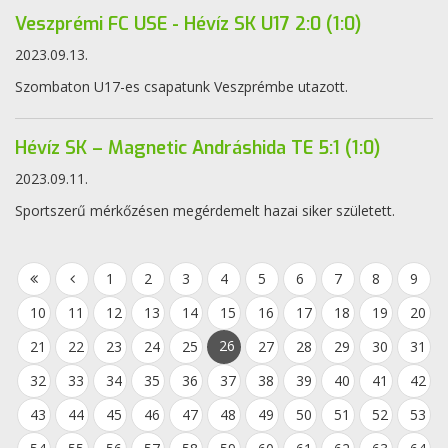
Veszprémi FC USE - Hévíz SK U17 2:0 (1:0)
2023.09.13.
Szombaton U17-es csapatunk Veszprémbe utazott.
Hévíz SK – Magnetic Andráshida TE 5:1 (1:0)
2023.09.11.
Sportszerű mérkőzésen megérdemelt hazai siker született.
1
2
3
4
5
6
7
8
9
10
11
12
13
14
15
16
17
18
19
20
26
21
22
23
24
25
27
28
29
30
31
32
33
34
35
36
37
38
39
40
41
42
43
44
45
46
47
48
49
50
51
52
53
^^^^^^^^^^^^^^^^
▶ [Task to complete]
Search the data for "Hévíz". Copy every matching line.

▶ [Solution to this task]
Veszprémi FC USE - Hévíz SK U17 2:0 (1:0)
Hévíz SK – Magnetic Andráshida TE 5:1 (1:0)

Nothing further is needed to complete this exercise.